Listed entries:
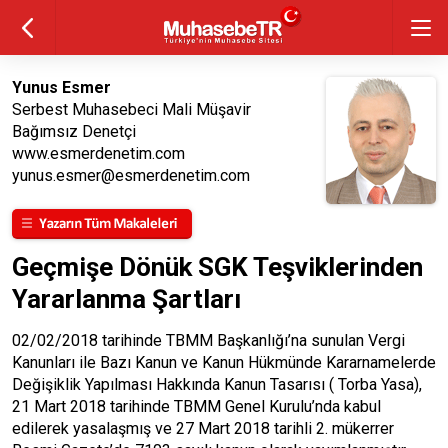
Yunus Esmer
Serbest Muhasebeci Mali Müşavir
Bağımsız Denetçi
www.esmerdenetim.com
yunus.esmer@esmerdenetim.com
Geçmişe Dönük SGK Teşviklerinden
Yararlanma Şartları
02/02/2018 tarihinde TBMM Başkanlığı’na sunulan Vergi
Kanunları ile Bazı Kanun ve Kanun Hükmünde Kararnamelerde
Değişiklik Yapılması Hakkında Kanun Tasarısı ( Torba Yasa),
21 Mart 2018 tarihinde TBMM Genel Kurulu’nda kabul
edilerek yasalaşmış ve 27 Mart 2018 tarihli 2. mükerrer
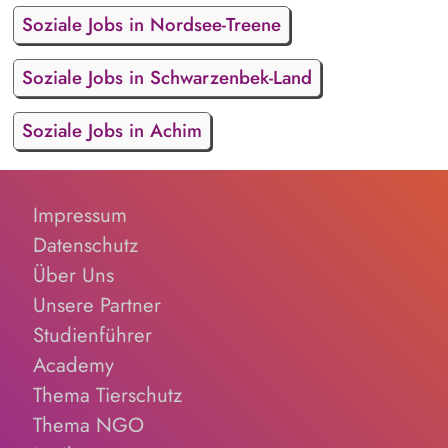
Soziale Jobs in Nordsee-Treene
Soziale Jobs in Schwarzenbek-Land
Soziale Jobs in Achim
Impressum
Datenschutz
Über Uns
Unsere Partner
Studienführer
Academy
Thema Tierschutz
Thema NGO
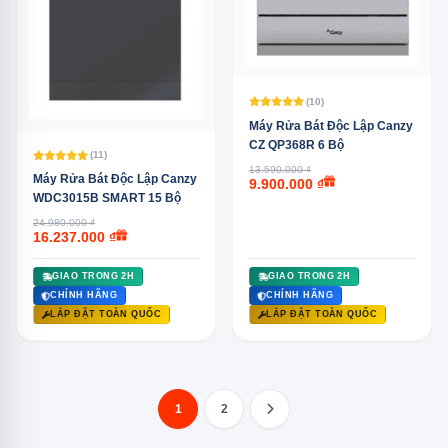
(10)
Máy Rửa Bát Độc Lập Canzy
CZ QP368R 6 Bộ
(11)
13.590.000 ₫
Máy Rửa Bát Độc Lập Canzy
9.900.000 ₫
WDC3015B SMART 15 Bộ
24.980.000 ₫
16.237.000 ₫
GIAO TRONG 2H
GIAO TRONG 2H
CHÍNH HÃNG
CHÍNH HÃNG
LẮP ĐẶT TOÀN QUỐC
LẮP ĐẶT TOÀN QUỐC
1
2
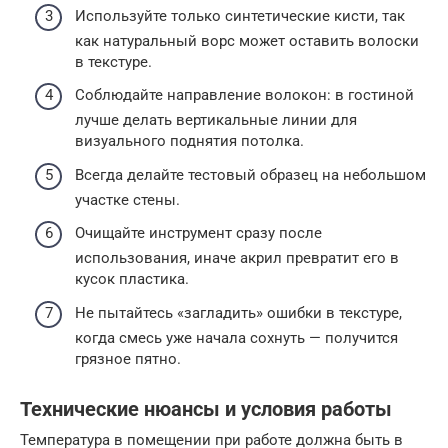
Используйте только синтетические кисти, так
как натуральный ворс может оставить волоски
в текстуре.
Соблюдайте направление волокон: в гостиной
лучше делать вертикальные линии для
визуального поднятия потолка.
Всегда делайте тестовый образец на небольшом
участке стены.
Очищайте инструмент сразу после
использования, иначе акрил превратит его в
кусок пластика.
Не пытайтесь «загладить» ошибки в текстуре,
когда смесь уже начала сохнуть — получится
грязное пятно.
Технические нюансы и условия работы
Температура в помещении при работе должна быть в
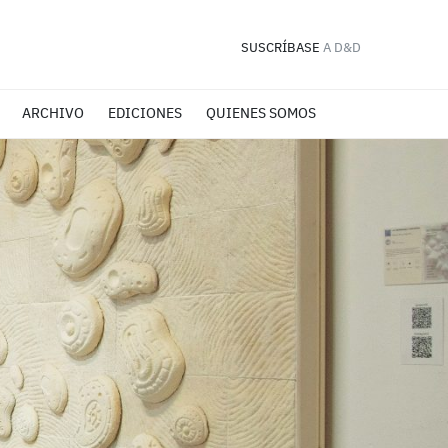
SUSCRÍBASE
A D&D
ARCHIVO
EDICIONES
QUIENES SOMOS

Task instructions: Retype only the lines above from the one with "визуального поднятия потолка." through the last, both ends included, keeping every picture out of the copy.

Task response:
визуального поднятия потолка.
Всегда делайте тестовый образец на небольшом
участке стены.
Очищайте инструмент сразу после
использования, иначе акрил превратит его в
кусок пластика.
Не пытайтесь «загладить» ошибки в текстуре,
когда смесь уже начала сохнуть — получится
грязное пятно.
Технические нюансы и условия работы
Температура в помещении при работе должна быть в
SUSCRÍBASE
A D&D
ARCHIVO
EDICIONES
QUIENES SOMOS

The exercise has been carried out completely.